United Kingdom debt hits landmark high of excess £2.2 trillion and government warns of tough decisions ahead

UK state debt is equivalent to the country’s annual output, data showed Friday, as the new government warns of tough decisions on tax and spending ahead of its maiden budget.

“Public sector net debt… was provisionally estimated at 100 percent of gross domestic product at the end of August,” the Office for National Statistics said in a release.

This matched a level last seen in the early 1960s, the ONS added.

Prime Minister Keir Starmer, whose Labour party was elected in early July, has warned Britons that the budget announcement on October 30 will be “painful”, with tax rises and spending cuts expected.

This warning has been echoed by finance minister Rachel Reeves, who will deliver the country’s fiscal plans to parliament at the end of next month.

The government is already facing criticism from all sides over scrapping a winter fuel-benefit scheme for 10 million pensioners.

Starmer has repeatedly defended the move as a necessary “tough choice” to help fill a £22-billion ($29 billion) “black hole” in public finances which Labour claimed was left behind by the previous Conservative administration.
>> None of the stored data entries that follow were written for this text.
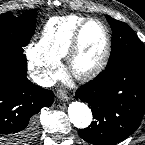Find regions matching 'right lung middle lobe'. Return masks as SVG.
Masks as SVG:
<instances>
[{
    "label": "right lung middle lobe",
    "mask_w": 145,
    "mask_h": 145,
    "mask_svg": "<svg viewBox=\"0 0 145 145\" xmlns=\"http://www.w3.org/2000/svg\"><path fill=\"white\" fill-rule=\"evenodd\" d=\"M37 12L27 11L20 16L11 12L0 15V47L26 46L34 34Z\"/></svg>",
    "instance_id": "obj_1"
}]
</instances>
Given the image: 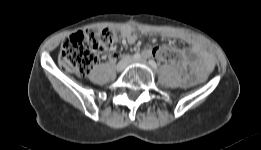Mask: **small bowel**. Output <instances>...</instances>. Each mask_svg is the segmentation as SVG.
<instances>
[{"instance_id": "small-bowel-1", "label": "small bowel", "mask_w": 261, "mask_h": 150, "mask_svg": "<svg viewBox=\"0 0 261 150\" xmlns=\"http://www.w3.org/2000/svg\"><path fill=\"white\" fill-rule=\"evenodd\" d=\"M142 34H150V30L142 29L139 31ZM138 31L135 29H127L124 34V44H134L138 40ZM184 41L190 45L192 54L196 57L194 62V78L201 77L210 71L214 66V60L205 46L196 38L192 36H185ZM143 57L149 58L152 56L151 49H145L142 52ZM115 58V54L112 55V59Z\"/></svg>"}]
</instances>
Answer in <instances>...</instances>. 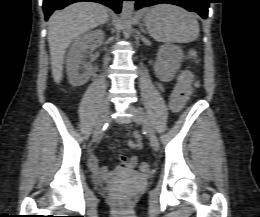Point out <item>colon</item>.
I'll use <instances>...</instances> for the list:
<instances>
[{
  "label": "colon",
  "instance_id": "colon-1",
  "mask_svg": "<svg viewBox=\"0 0 260 217\" xmlns=\"http://www.w3.org/2000/svg\"><path fill=\"white\" fill-rule=\"evenodd\" d=\"M189 57H190L191 60L195 61V60H196V54H195V52H193V51L190 52V53H189ZM138 167H139V169H140L141 171H143V172H148V171L151 170L150 165H149L148 163H146V162L140 163ZM113 201H114L117 205L125 206V205L128 203L129 199H128V197L125 196V195H117V196H114V197H113Z\"/></svg>",
  "mask_w": 260,
  "mask_h": 217
}]
</instances>
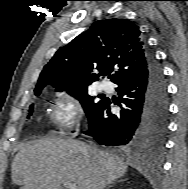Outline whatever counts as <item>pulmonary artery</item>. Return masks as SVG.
Wrapping results in <instances>:
<instances>
[{
	"instance_id": "e3ab8cb5",
	"label": "pulmonary artery",
	"mask_w": 188,
	"mask_h": 189,
	"mask_svg": "<svg viewBox=\"0 0 188 189\" xmlns=\"http://www.w3.org/2000/svg\"><path fill=\"white\" fill-rule=\"evenodd\" d=\"M99 88H100V90L108 91L110 87H109V84H108V83H101V84L99 85Z\"/></svg>"
}]
</instances>
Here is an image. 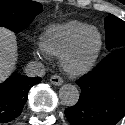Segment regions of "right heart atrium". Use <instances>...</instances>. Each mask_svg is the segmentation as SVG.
I'll use <instances>...</instances> for the list:
<instances>
[{
    "mask_svg": "<svg viewBox=\"0 0 125 125\" xmlns=\"http://www.w3.org/2000/svg\"><path fill=\"white\" fill-rule=\"evenodd\" d=\"M33 47H34V56L37 59H42V60L50 59L51 54L47 50L42 39L34 40Z\"/></svg>",
    "mask_w": 125,
    "mask_h": 125,
    "instance_id": "right-heart-atrium-1",
    "label": "right heart atrium"
}]
</instances>
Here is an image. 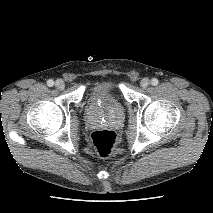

Friday’s data also showed “the highest August borrowing on record, outside the (Covid) pandemic”, Darren Jones, a senior official at the UK Treasury, said in a statement.

“Debt is 100 percent of GDP, the highest level since the 1960s. Because of the £22 billion black hole in our public finances we have inherited this year alone, we are now taking the tough decisions now to fix the foundations of our economy,” he added.

Looking much further ahead, a government watchdog last week forecast that UK state debt could almost treble over the next 50 years owing to an ageing population and climate change.

The projection came from the Office for Budget Responsibility, which the government relies on for UK growth and inflation predictions.